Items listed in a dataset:

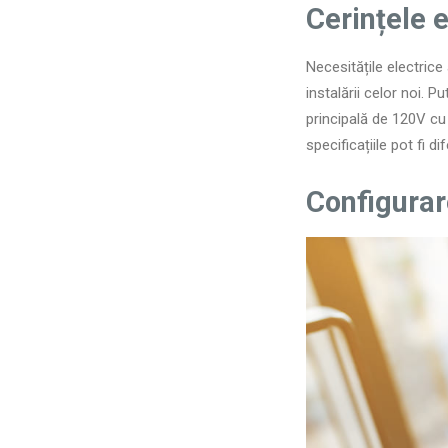
Cerințele e
Necesitățile electrice a
instalării celor noi. 
principală de 120V cu 
specificațiile pot fi d
Configurar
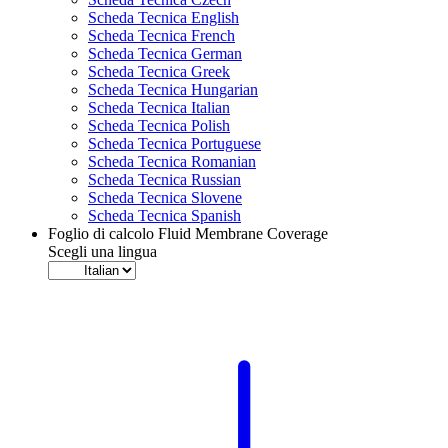
Scheda Tecnica English
Scheda Tecnica French
Scheda Tecnica German
Scheda Tecnica Greek
Scheda Tecnica Hungarian
Scheda Tecnica Italian
Scheda Tecnica Polish
Scheda Tecnica Portuguese
Scheda Tecnica Romanian
Scheda Tecnica Russian
Scheda Tecnica Slovene
Scheda Tecnica Spanish
Foglio di calcolo Fluid Membrane Coverage
Scegli una lingua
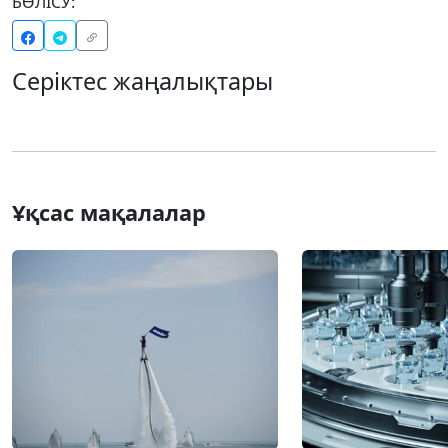
БӨЛІСУ:
Серіктес жаңалықтары
Ұқсас мақалалар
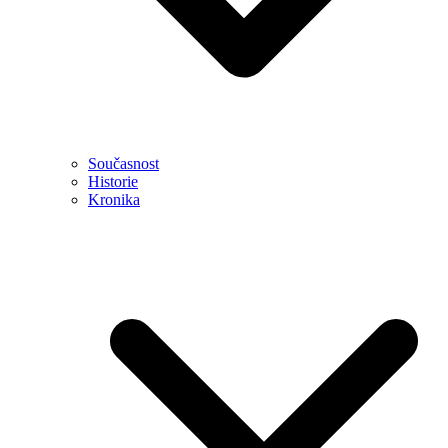
Současnost
Historie
Kronika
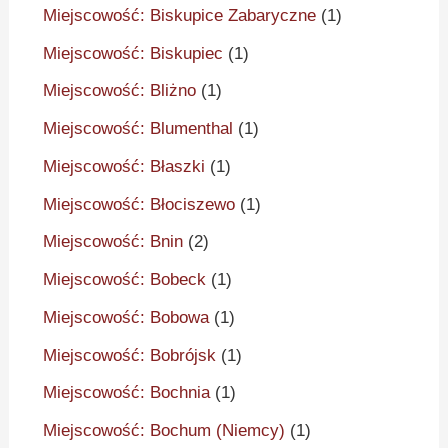
Miejscowość: Biskupice Zabaryczne
(1)
Miejscowość: Biskupiec
(1)
Miejscowość: Bliżno
(1)
Miejscowość: Blumenthal
(1)
Miejscowość: Błaszki
(1)
Miejscowość: Błociszewo
(1)
Miejscowość: Bnin
(2)
Miejscowość: Bobeck
(1)
Miejscowość: Bobowa
(1)
Miejscowość: Bobrójsk
(1)
Miejscowość: Bochnia
(1)
Miejscowość: Bochum (Niemcy)
(1)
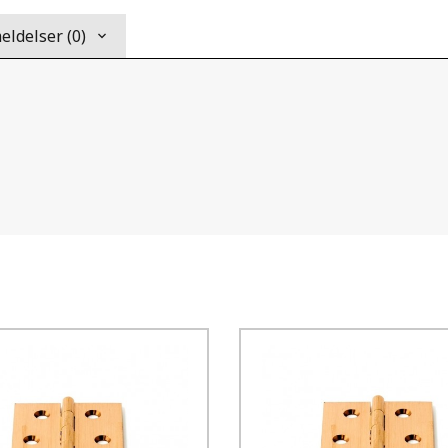
ldelser (0)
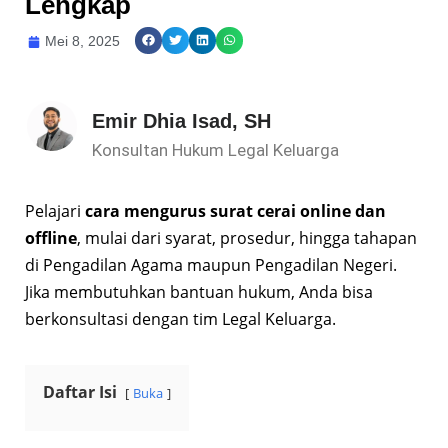
Lengkap
Mei 8, 2025
Emir Dhia Isad, SH
Konsultan Hukum Legal Keluarga
Pelajari
cara mengurus surat cerai online dan
offline
, mulai dari syarat, prosedur, hingga tahapan
di Pengadilan Agama maupun Pengadilan Negeri.
Jika membutuhkan bantuan hukum, Anda bisa
berkonsultasi dengan tim Legal Keluarga.
Daftar Isi
Buka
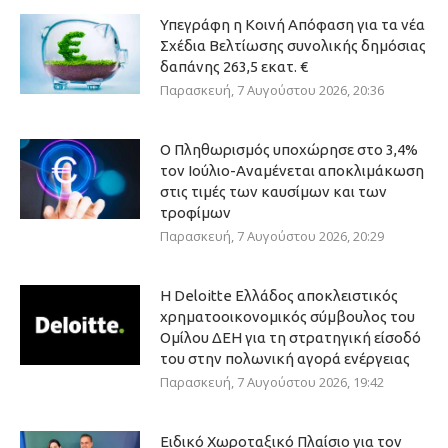
Υπεγράφη η Κοινή Απόφαση για τα νέα
Σχέδια Βελτίωσης συνολικής δημόσιας
δαπάνης 263,5 εκατ. €
Παρασκευή, 7 Αυγούστου 2026, 20:36
Ο Πληθωρισμός υποχώρησε στο 3,4%
τον Ιούλιο-Αναμένεται αποκλιμάκωση
στις τιμές των καυσίμων και των
τροφίμων
Παρασκευή, 7 Αυγούστου 2026, 20:29
Η Deloitte Ελλάδος αποκλειστικός
χρηματοοικονομικός σύμβουλος του
Ομίλου ΔΕΗ για τη στρατηγική είσοδό
του στην πολωνική αγορά ενέργειας
Παρασκευή, 7 Αυγούστου 2026, 19:42
Ειδικό Χωροταξικό Πλαίσιο για τον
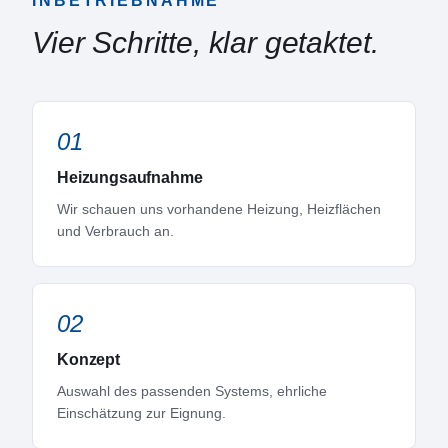
INBETRIEBNAHME
Vier Schritte, klar getaktet.
01
Heizungsaufnahme
Wir schauen uns vorhandene Heizung, Heizflächen
und Verbrauch an.
02
Konzept
Auswahl des passenden Systems, ehrliche
Einschätzung zur Eignung.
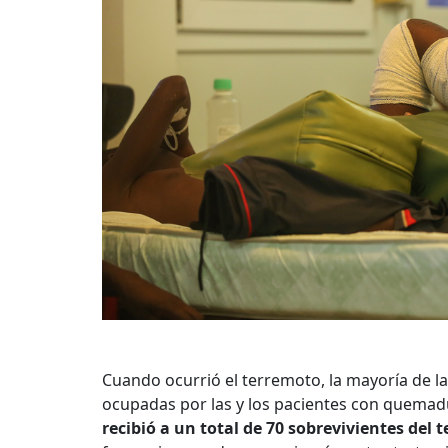
Cuando ocurrió el terremoto, la mayoría de l
ocupadas por las y los pacientes con quema
recibió a un total de 70 sobrevivientes del 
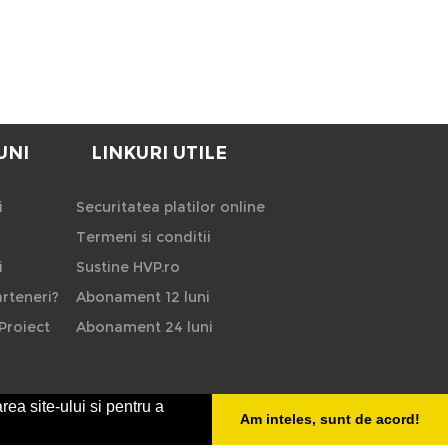
UNI
LINKURI UTILE
i
Securitatea platilor online
Termeni si conditii
i
Sustine HVP.ro
rteneri?
Abonament 12 luni
Proiect
Abonament 24 luni
rea site-ului si pentru a
Am inteles, sunt de acord!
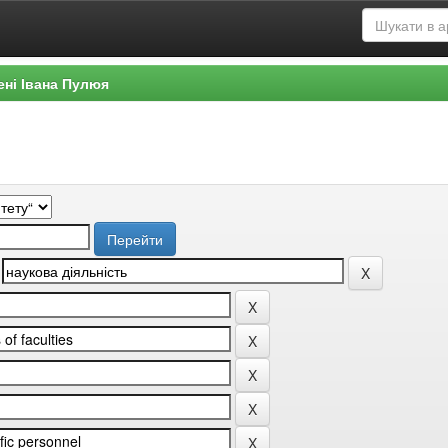
ені Івана Пулюя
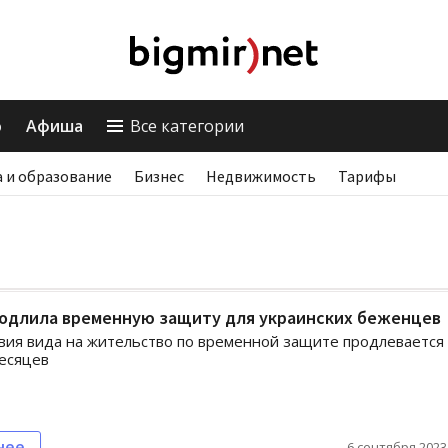
о
Афиша
Все категории
 и образование
Бизнес
Недвижимость
Тарифы
родлила временную защиту для украинских беженцев
вия вида на жительство по временной защите продлевается
есяцев
нее
6 сентября 2023,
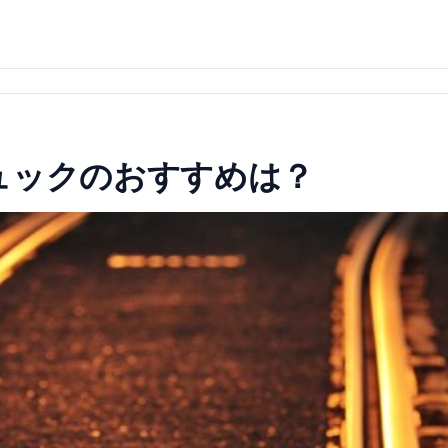
ュックのおすすめは？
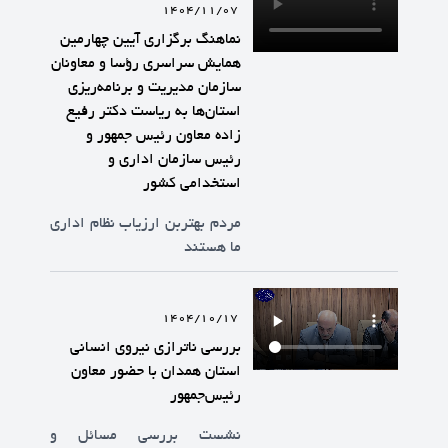
1404/11/07
نماهنگ برگزاری آیین چهارمین
همایش سراسری رؤسا و معاونان
سازمان مدیریت و برنامه‌ریزی
استان‌ها به ریاست دکتر رفیع
زاده معاون رئیس جمهور و
رئیس سازمان اداری و
استخدامی کشور
مردم بهتربن ارزیاب نظام اداری
ما هستند
1404/10/17
بررسی ناترازی نیروی انسانی
استان همدان با حضور معاون
رئیس‌جمهور
نشست بررسی مسائل و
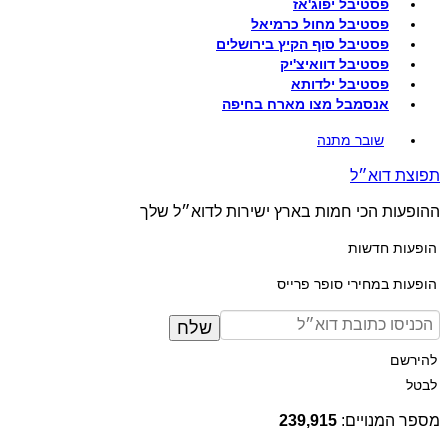
פסטיבל יפוג'אז
פסטיבל מחול כרמיאל
פסטיבל סוף הקיץ בירושלים
פסטיבל דוואיצ'יק
פסטיבל ילדותא
אנסמבל מצו מארח בחיפה
שובר מתנה
תפוצת דוא״ל
ההופעות הכי חמות בארץ ישירות לדוא״ל שלך
הופעות חדשות
הופעות במחירי סופר פרייס
שלח
להירשם
לבטל
מספר המנויים:
239,915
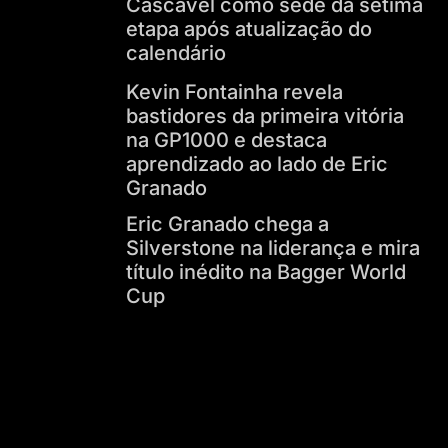
Cascavel como sede da sétima
etapa após atualização do
calendário
Kevin Fontainha revela
bastidores da primeira vitória
na GP1000 e destaca
aprendizado ao lado de Eric
Granado
Eric Granado chega a
Silverstone na liderança e mira
título inédito na Bagger World
Cup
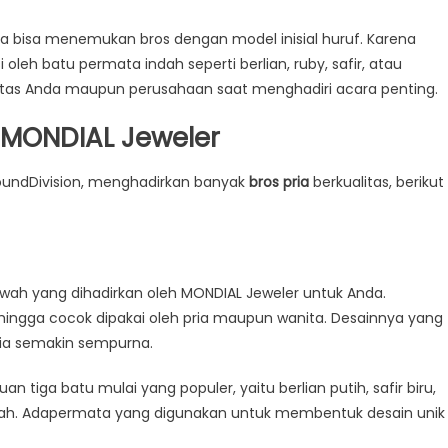
uga bisa menemukan bros dengan model inisial huruf. Karena
si oleh batu permata indah seperti berlian, ruby, safir, atau
titas Anda maupun perusahaan saat menghadiri acara penting.
 MONDIAL Jeweler
roundDivision, menghadirkan banyak
bros pria
berkualitas, berikut
ewah yang dihadirkan oleh MONDIAL Jeweler untuk Anda.
ehingga cocok dipakai oleh pria maupun wanita. Desainnya yang
ria semakin sempurna.
tiga batu mulai yang populer, yaitu berlian putih, safir biru,
indah. Adapermata yang digunakan untuk membentuk desain unik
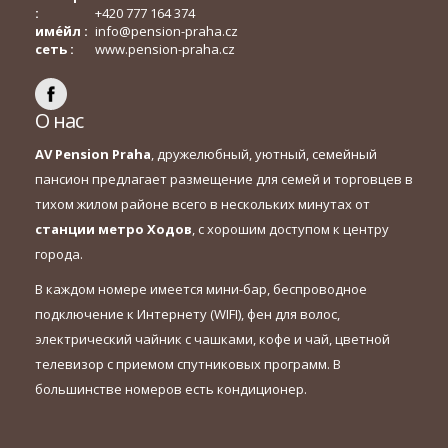
:
+420 777 164 374
име́йл :
info@pension-praha.cz
сеть :
www.pension-praha.cz
О нас
AV Pension Praha
, дружелюбный, уютный, семейный
пансион предлагает размещение для семей и торговцев в
тихом жилом районе всего в нескольких минутах от
станции
метро Ходов
, с хорошим доступом к центру
города.
В каждом номере имеется мини-бар, беспроводное
подключение к Интернету (WIFI), фен для волос,
электрический чайник с чашками, кофе и чай, цветной
телевизор с приемом спутниковых программ. В
большинстве номеров есть кондиционер.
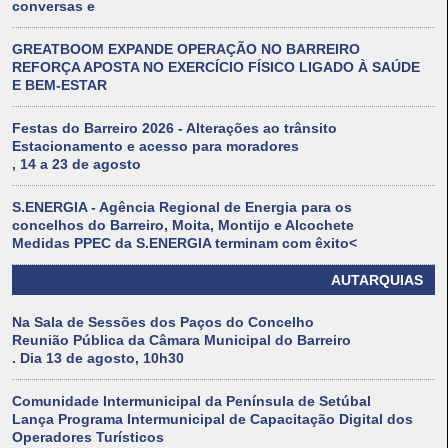
conversas e
GREATBOOM EXPANDE OPERAÇÃO NO BARREIRO
REFORÇA APOSTA NO EXERCÍCIO FÍSICO LIGADO À SAÚDE
E BEM-ESTAR
Festas do Barreiro 2026 - Alterações ao trânsito
Estacionamento e acesso para moradores
, 14 a 23 de agosto
S.ENERGIA - Agência Regional de Energia para os
concelhos do Barreiro, Moita, Montijo e Alcochete
Medidas PPEC da S.ENERGIA terminam com êxito<
AUTARQUIAS
Na Sala de Sessões dos Paços do Concelho
Reunião Pública da Câmara Municipal do Barreiro
. Dia 13 de agosto, 10h30
Comunidade Intermunicipal da Península de Setúbal
Lança Programa Intermunicipal de Capacitação Digital dos
Operadores Turísticos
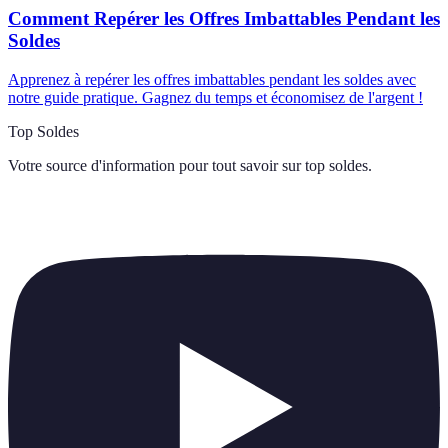
Comment Repérer les Offres Imbattables Pendant les
Soldes
Apprenez à repérer les offres imbattables pendant les soldes avec
notre guide pratique. Gagnez du temps et économisez de l'argent !
Top Soldes
Votre source d'information pour tout savoir sur
top soldes
.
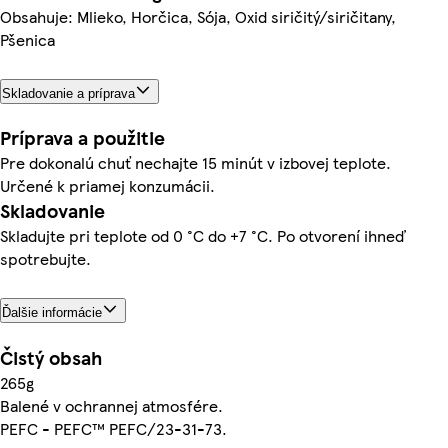
Obsahuje: Mlieko, Horčica, Sója, Oxid siričitý/siričitany,
Pšenica
Skladovanie a príprava
Príprava a použitie
Pre dokonalú chuť nechajte 15 minút v izbovej teplote.
Určené k priamej konzumácii.
Skladovanie
Skladujte pri teplote od 0 °C do +7 °C. Po otvorení ihneď
spotrebujte.
Ďalšie informácie
Čistý obsah
265g
Balené v ochrannej atmosfére.
PEFC - PEFC™ PEFC/23-31-73.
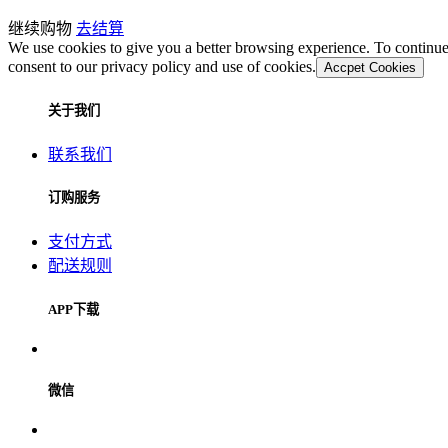
继续购物
去结算
We use cookies to give you a better browsing experience. To continue
consent to our privacy policy and use of cookies.
Accpet Cookies
关于我们
联系我们
订购服务
支付方式
配送规则
APP下载
微信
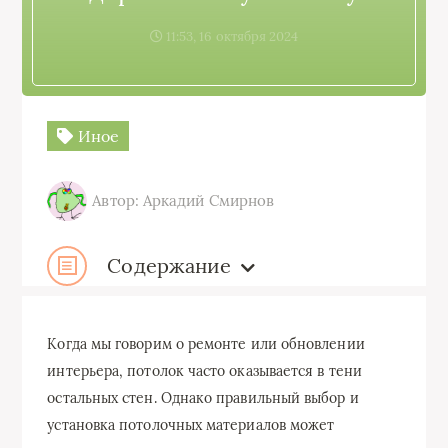
11:53, 16 октября 2024
Иное
Автор: Аркадий Смирнов
Содержание
Когда мы говорим о ремонте или обновлении
интерьера, потолок часто оказывается в тени
остальных стен. Однако правильный выбор и
установка потолочных материалов может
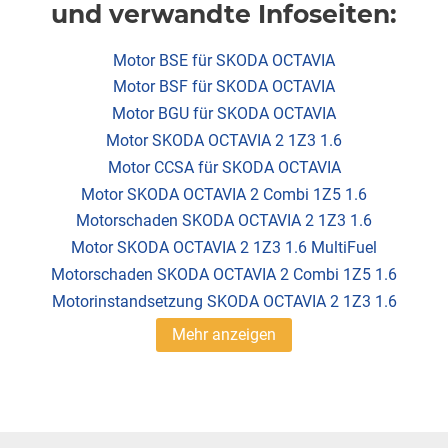
und verwandte Infoseiten:
Motor BSE für SKODA OCTAVIA
Motor BSF für SKODA OCTAVIA
Motor BGU für SKODA OCTAVIA
Motor SKODA OCTAVIA 2 1Z3 1.6
Motor CCSA für SKODA OCTAVIA
Motor SKODA OCTAVIA 2 Combi 1Z5 1.6
Motorschaden SKODA OCTAVIA 2 1Z3 1.6
Motor SKODA OCTAVIA 2 1Z3 1.6 MultiFuel
Motorschaden SKODA OCTAVIA 2 Combi 1Z5 1.6
Motorinstandsetzung SKODA OCTAVIA 2 1Z3 1.6
Mehr anzeigen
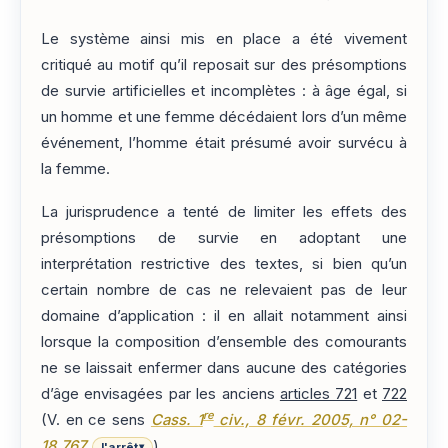
Le système ainsi mis en place a été vivement
critiqué au motif qu’il reposait sur des présomptions
de survie artificielles et incomplètes : à âge égal, si
un homme et une femme décédaient lors d’un même
événement, l’homme était présumé avoir survécu à
la femme.
La jurisprudence a tenté de limiter les effets des
présomptions de survie en adoptant une
interprétation restrictive des textes, si bien qu’un
certain nombre de cas ne relevaient pas de leur
domaine d’application : il en allait notamment ainsi
lorsque la composition d’ensemble des comourants
ne se laissait enfermer dans aucune des catégories
d’âge envisagées par les anciens
articles 721
et
722
re
(V. en ce sens
Cass. 1
civ., 8 févr. 2005, n° 02-
18.767
).
l'arrêt
▾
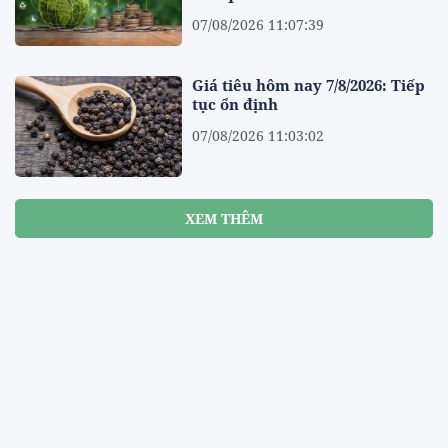
07/08/2026 11:07:39
Giá tiêu hôm nay 7/8/2026: Tiếp
tục ổn định
07/08/2026 11:03:02
XEM THÊM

→ The task
Only the lines above from the line containing "AV Pension Praha" through the line containing "подключение к Интернету" should be retyped, exactly and with both ends included.

→ Answer space
AV Pension Praha
, дружелюбный, уютный, семейный
пансион предлагает размещение для семей и торговцев в
тихом жилом районе всего в нескольких минутах от
станции
метро Ходов
, с хорошим доступом к центру
города.
В каждом номере имеется мини-бар, беспроводное
подключение к Интернету (WIFI), фен для волос,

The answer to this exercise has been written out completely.